Mattel released the first Hijab-wearing Barbie doll this week at Glamour’s Women of the Year Summit. The doll was inspired by Olympic fencer, Ibtihaj Muhammad, who was the first member of the U.S. Olympic team to wear a hijab during her sporting event. This is another major win for Hasbro (Mattel’s parent company) as they expand their representation of girls through one of the most popular toys in the world. However, some critics think the new Barbie’s wardrobe promotes ideals of female repression and terrorism.
As if Muhammad’s athletic career wasn’t inspiration enough (competing in fencing events since a teenager in her religious garb), many would think creating a doll in her likeness would be a source for even greater adoration. This is another step toward greater inclusivity and global representation for other hijab-wearing girls who have never had the option of purchasing a toy that shared their beliefs. Although Muhammad was a part of the design process, she was presented the final product at last week’s WOTY Summit as part of their Shero series, highlighting women heroes.
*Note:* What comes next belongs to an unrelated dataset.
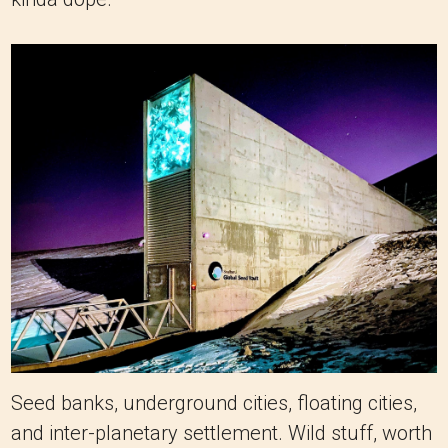
Seed banks, underground cities, floating cities,
and inter-planetary settlement. Wild stuff, worth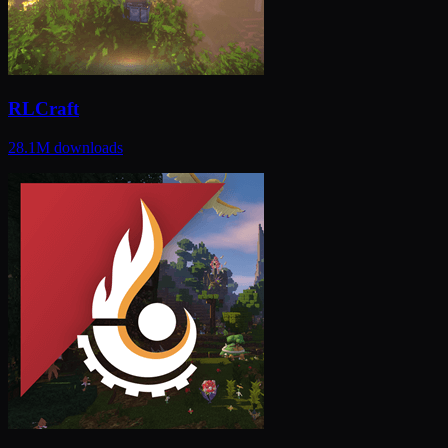
RLCraft
28.1M
downloads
Muhammad spoke of how her Barbie-filled childhood was absent of a doll that looked like her. “I hope that little girls of color across the heartland will be inspired to embrace what makes them unique,” Muhammad said of her new mini-me.
Since the unveiling, many outlets have praised Mattel and the fencing beauty. But where there is progress, there are also haters. Twitter has exploded this week with claims that the hijab-wearing Barbie promotes female slavery and terrorist ideals. Right-wing commentator, Ann Coulter, took to Twitter to express her opinion, saying “JIHAD BARBIE! ISIS KEN sold separately.”
Unfortunately, several others agreed with Coulter’s viewpoint and expressed their outrage and suggested to boycott Mattel for releasing the doll.
Although a boycott looks unlikely, Muhammad’s Barbie will not be available for public purchase in 2018.